J Cancer 2022; 13(10):3103-3112. doi:10.7150/jca.74772 This issue Cite
Research Paper
Department of Gastroenterology, The First Affiliated Hospital of Nanjing Medical University, Nanjing, Jiangsu, China.
*These authors contributed equally to this work.
Purpose: To establish and validate a model to determine the occurrence risk of colorectal ademomatous polyps.
Methods: A large cohort of 3576 eligible participants who were treated in the Department of Gastroenterology, the First Affiliated Hospital of Nanjing Medical University from June 2019 to December 2021, were enrolled in our study and divided into discovery and validation cohorts at a ratio of 7:3. LASSO regression method was applied for data dimensionality reduction and feature selection. The nomogram for the occurrence risk of colorectal ademomatous polyps was constructed based on multivariate logistic regression. The predictive performance of the model was evaluated regarding its discrimination, calibration, and clinical applicability.
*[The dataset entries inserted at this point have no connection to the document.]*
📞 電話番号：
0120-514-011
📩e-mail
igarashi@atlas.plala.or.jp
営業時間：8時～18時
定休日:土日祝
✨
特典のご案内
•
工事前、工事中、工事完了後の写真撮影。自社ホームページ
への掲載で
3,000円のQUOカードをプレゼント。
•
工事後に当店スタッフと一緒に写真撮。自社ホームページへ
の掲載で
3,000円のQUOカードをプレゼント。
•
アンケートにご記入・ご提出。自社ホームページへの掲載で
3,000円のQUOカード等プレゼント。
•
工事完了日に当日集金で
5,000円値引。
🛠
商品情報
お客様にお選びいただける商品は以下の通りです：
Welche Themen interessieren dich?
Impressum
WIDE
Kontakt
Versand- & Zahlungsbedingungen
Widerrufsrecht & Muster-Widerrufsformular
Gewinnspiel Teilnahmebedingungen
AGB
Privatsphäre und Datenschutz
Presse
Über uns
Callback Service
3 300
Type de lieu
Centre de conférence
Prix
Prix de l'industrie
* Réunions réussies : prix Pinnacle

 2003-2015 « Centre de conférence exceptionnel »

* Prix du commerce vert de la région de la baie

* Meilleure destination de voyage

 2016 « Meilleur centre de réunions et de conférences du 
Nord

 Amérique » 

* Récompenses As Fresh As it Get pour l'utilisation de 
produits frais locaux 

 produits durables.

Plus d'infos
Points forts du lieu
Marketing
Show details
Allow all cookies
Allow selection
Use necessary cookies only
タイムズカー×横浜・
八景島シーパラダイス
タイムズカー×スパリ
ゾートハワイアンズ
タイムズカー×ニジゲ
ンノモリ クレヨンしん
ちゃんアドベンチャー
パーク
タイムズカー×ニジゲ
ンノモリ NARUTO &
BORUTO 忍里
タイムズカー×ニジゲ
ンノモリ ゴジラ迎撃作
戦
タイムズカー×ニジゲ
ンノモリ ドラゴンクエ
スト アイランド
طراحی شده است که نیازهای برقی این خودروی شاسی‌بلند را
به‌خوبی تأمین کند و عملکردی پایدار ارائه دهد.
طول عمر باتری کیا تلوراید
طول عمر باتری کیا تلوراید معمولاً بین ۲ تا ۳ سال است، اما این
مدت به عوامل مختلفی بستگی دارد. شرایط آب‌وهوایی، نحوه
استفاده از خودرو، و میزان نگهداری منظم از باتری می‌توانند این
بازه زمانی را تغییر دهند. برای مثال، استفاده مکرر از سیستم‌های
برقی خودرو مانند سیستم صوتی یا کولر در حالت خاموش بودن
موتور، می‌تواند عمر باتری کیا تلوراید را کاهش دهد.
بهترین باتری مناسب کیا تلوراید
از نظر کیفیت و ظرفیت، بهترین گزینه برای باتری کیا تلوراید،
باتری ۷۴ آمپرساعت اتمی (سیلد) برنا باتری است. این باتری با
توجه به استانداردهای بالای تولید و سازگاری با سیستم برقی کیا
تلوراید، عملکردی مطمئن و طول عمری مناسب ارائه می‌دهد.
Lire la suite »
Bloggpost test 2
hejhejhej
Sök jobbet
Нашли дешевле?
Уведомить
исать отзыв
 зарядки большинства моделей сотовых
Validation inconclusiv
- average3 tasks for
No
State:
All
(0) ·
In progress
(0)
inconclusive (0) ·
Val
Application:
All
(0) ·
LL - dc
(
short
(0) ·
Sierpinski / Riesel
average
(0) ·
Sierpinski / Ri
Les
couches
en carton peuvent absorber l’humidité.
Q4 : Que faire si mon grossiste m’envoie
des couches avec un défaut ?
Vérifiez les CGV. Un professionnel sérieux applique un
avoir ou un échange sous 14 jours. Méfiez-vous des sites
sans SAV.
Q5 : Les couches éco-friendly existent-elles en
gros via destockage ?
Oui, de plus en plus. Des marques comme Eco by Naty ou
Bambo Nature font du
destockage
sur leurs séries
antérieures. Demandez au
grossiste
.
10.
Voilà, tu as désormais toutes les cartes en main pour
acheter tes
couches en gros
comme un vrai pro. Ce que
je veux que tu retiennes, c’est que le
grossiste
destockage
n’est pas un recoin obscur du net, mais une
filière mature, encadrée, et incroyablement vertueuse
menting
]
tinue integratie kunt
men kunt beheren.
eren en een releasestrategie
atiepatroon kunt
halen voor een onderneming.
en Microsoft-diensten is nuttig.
Results: A total of 10 high-risk factors were independent predictors of the colorectal ademomatous polyps occurrence and incorporated into the nomogram, including older age, male, hyperlipidemia, smoking, high consumption of red meat, high consumption of salt, high consumption of dietary fiber, Helicobacter pylori infection, non-alcoholic fatty liver disease and chronic diarrhea. The model showed favorable discrimination values, with the area under the curve of the discovery and validation cohorts 0.775 (95% confidence interval (CI), 0.755-0.794) and 0.776 (95% CI, 0.744-0.807) respectively. The model was also well-calibrated, with Hosmer-Lemeshow test P = 0.370. In addition, the decision curve analysis revealed that the model had a higher net profit compared with either the screen-all scheme or the screen-none scheme.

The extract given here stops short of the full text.